Dirección: José Luis Cuerda Intérpretes : Maribel Verdú, Javier Cámara, Raúl Arévalo, Roger Príncep, Irene Escolar, Martín Rivas y José Ángel Egido Nacionalidad: España. 2008 Duración: 98 minutos.

Una imagen arquetípica, la virgen con el niño, ubicada en la zona nuclear de un retablo y a cuyos pies se agazapa el sagrario deviene en metonimia de lo que aquí se encierra: una madre, su hijo, y por debajo, la palabra fundante de quien fue asesinado. Con ella se abre y se despide la última película del cineasta que en otro tiempo alumbrase dos joyitas tan delirantes y corrosivas como Amanece que no es poco y Así en el cielo como en la tierra . Ahora, de aquel humor nada sabe este drama rehecho con material de la novela homónima de Alberto Méndez. El fracaso económico de las dos películas citadas y el éxito de público de La lengua de las mariposas han disuelto al Cuerda irreverente y paródico para dejar a un Cuerda melodramático y solemne. En ambos casos se percibe la misma (des)creencia, pero aquellas películas nacieron en las tripas, éstas, al lado del corazón, junto al bolsillo de la cartera.

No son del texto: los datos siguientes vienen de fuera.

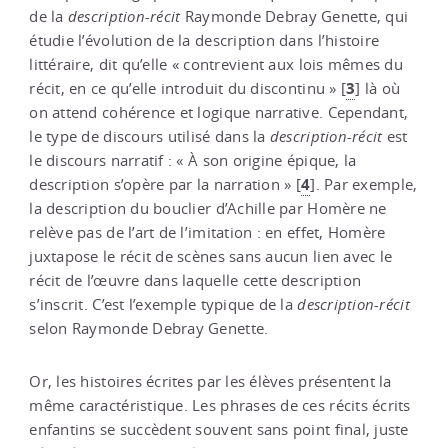
de la
description
-
récit
Raymonde Debray Genette, qui
étudie l’évolution de la description dans l’histoire
littéraire, dit qu’elle « contrevient aux lois mêmes du
3
récit, en ce qu’elle introduit du discontinu »
[
]
là où
on attend cohérence et logique narrative. Cependant,
le type de discours utilisé dans la
description
-
récit
est
le discours narratif : « À son origine épique, la
4
description s’opère par la narration »
[
]
. Par exemple,
la description du bouclier d’Achille par Homère ne
relève pas de l’art de l’imitation : en effet, Homère
juxtapose le récit de scènes sans aucun lien avec le
récit de l’œuvre dans laquelle cette description
s’inscrit. C’est l’exemple typique de la
description
-
récit
selon Raymonde Debray Genette.
Or, les histoires écrites par les élèves présentent la
même caractéristique. Les phrases de ces récits écrits
enfantins se succèdent souvent sans point final, juste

Los girasoles ciegos tocan ese tiempo tangencial a la Guerra Civil donde el cine español repara sus silencios. Otra cosa es la guerra, cuya complejidad desanima a los productores y desarma a quienes como Aranda pretendieron resolver una cuestión que el cine español hasta ahora no ha sabido. No es cierto que se hayan hecho muchas películas sobre la Guerra Civil. De hecho, apenas hay buenas y ninguna ha sido memorable.

En este filme, que en otro tiempo hubiera participado en el festival de San Sebastián e incluso no se hubiera ido sin premio -¡las cosas cambian!-, Cuerda se sirve de la brillante prosa de Alberto Méndez para, con la complicidad de Rafael Azcona, levantar la sotana de un diácono retorcido de pistola en ristre y libido en alto. Sus personajes, las historias tristes se parecen demasiado, se esculpieron en la posguerra del miedo y repican con olor a sacristía rancia y tañido crepuscular que mostraron autores como Unamuno y Ramón J. Sender. Esta añeja sensación se ve reforzada por la puesta en escena de Cuerda; un toque rancio de impostada encarnación y tics televisivos. Cuerda no es un retratista sino un caricato y aquí frena su impulso, controla el gesto y no puede evitar que se le escape la esencia de este estremecedor relato que opta por la pedagogía en lugar de por el desgarro.